本來,老夫人自己已經決定好帶上女兒阿露作為聊天伴兒,而女傭則帶上自己中意的阿才,但是真到這個時候,卻遇到了始料不及的障礙。不知為何,阿露怎麼也不願去隱居所。如果僅是如此那也還好,可她卻說,因為女傭阿才和自己的關係很好,感覺像姐妹一樣,所以讓她和我一起留在主宅吧。

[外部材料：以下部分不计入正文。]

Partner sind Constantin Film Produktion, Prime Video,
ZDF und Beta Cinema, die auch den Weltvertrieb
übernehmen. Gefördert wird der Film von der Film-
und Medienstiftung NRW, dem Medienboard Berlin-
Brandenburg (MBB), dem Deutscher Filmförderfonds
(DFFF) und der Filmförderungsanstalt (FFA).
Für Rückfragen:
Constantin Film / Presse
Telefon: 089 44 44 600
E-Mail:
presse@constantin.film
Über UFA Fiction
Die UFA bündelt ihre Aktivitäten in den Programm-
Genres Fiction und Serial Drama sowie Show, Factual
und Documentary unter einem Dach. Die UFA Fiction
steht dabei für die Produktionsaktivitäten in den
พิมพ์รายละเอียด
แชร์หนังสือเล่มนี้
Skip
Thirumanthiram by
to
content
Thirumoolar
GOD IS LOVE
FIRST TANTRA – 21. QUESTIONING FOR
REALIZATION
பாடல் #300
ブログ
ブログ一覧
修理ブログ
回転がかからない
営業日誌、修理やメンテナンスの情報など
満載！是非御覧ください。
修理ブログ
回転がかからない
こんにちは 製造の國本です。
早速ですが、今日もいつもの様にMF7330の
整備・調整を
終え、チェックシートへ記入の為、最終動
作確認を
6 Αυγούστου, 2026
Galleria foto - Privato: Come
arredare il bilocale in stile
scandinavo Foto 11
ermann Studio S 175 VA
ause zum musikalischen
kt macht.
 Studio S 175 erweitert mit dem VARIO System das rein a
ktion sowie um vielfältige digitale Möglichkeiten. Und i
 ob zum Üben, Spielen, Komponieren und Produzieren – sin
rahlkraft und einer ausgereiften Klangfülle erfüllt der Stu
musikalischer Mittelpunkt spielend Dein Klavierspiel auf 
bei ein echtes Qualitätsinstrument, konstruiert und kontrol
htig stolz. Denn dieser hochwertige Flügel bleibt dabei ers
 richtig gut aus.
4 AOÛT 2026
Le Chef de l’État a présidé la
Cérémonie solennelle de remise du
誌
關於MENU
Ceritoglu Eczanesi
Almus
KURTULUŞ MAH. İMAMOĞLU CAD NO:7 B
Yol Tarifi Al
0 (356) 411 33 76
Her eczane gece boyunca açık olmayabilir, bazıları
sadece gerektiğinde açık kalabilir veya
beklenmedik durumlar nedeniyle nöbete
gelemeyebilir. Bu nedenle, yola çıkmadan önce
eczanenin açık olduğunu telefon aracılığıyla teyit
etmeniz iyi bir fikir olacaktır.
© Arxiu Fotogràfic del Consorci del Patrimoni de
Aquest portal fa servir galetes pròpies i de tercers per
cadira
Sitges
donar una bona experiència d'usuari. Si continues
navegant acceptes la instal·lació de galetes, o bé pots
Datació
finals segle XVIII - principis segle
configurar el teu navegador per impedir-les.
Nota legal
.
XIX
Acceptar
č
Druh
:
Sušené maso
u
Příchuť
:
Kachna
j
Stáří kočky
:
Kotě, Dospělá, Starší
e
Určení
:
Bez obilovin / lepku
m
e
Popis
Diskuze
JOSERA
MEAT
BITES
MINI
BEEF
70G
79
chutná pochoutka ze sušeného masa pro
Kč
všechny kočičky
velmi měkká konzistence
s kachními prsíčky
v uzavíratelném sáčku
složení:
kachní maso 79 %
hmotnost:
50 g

「阿露,你在說什麼!事到如今卻說不去,這到底是為什麼?善兵衛只知道疼他的老婆,巳之介又品行惡劣,我把最大的希望都寄托在了你的身上。可你卻說不想和我在一起,啊!這真是從你嘴裡說出來的話嗎?常言道,兒女不知父母心,還真是的。所謂的要遭報應,說的就是你啊!」

母親甚至流出了痛苦的淚水,氣憤之下,說了一通這樣的話。而母親一哭,阿露便也同樣落下淚來,說道:「娘,您這話說得太過分了。」卻又鬧彆扭,說務必讓自己留在主宅。即使責問她為什麼不去隱居所,她開始時也全不解釋說明。直到被不斷地追問後才說,第一,覺得對不起哥哥善兵衛。雖說深深感激母親的慈愛,但是在父親去世後,當作第二個父親來敬愛的善兵衛,也自然而然繼承了家主的位置。可若自己也一起逃去隱居所的話,這對於哥哥來說豈非是種諷刺。第二,擔心的還是二哥巳之介的品行。至今為止,他利用善兵衛夫婦對他的放任主義,做了多少不堪入目的事,而今後若母親和阿露都不在的話,那他不知道會放縱成什麼樣子。他是將來要繼承上州屋的、很重要的人,雖然哥哥善兵衛不能管束他,但是若妹妹也放任他不顧的話,這對不起祖上。然後第三點是關於阿才的。幸好巳之介似乎喜歡阿才,所以在阿露一個人勸說無用時,那個姑娘若能從旁說上兩三句好話,那他外出遊盪的次數自然就會減少。「母親,我絕沒有怠慢父母的意思,只是覺得為了我們家,這樣做才好。也許作為女兒,這有些不知天高地厚,但是請您一定讓我完成這份心愿。至少,在巳之哥安定下來之前,哪怕有些寂寞,也請您一個人先住在隱居所。事後,我一定回到母親身邊,好好侍奉盡孝。」

阿露等沒人的時候,悄悄地把自己的想法告訴了母親。還是十七八歲的女兒心裡,已經在考慮這麼深遠的問題,這是多麼值得欣慰的事啊,母親突然滿心憐愛不已,說道:「我卻不知你有那份心,虧我這一大把年齡了,竟還咒你要遭報應,這都是我的錯。原諒我吧……但是,若要我和你分開來,那我也不想去什麼隱居所了。」

一直以來,在阿鶴的心裡,從沒準備把女兒阿露嫁出去,而是希望招來作為養子的女婿,讓他們分家,自己也跟著去。所以哪怕近在咫尺,她也不願意和她暫時分開住。但是,都已經在善兵衛面前放言說要在外面隱居了,然後又因為一個人太寂寞而說不想去,這也實在說不出口。在面子上,不管願不願意,也得硬撐著搬過去。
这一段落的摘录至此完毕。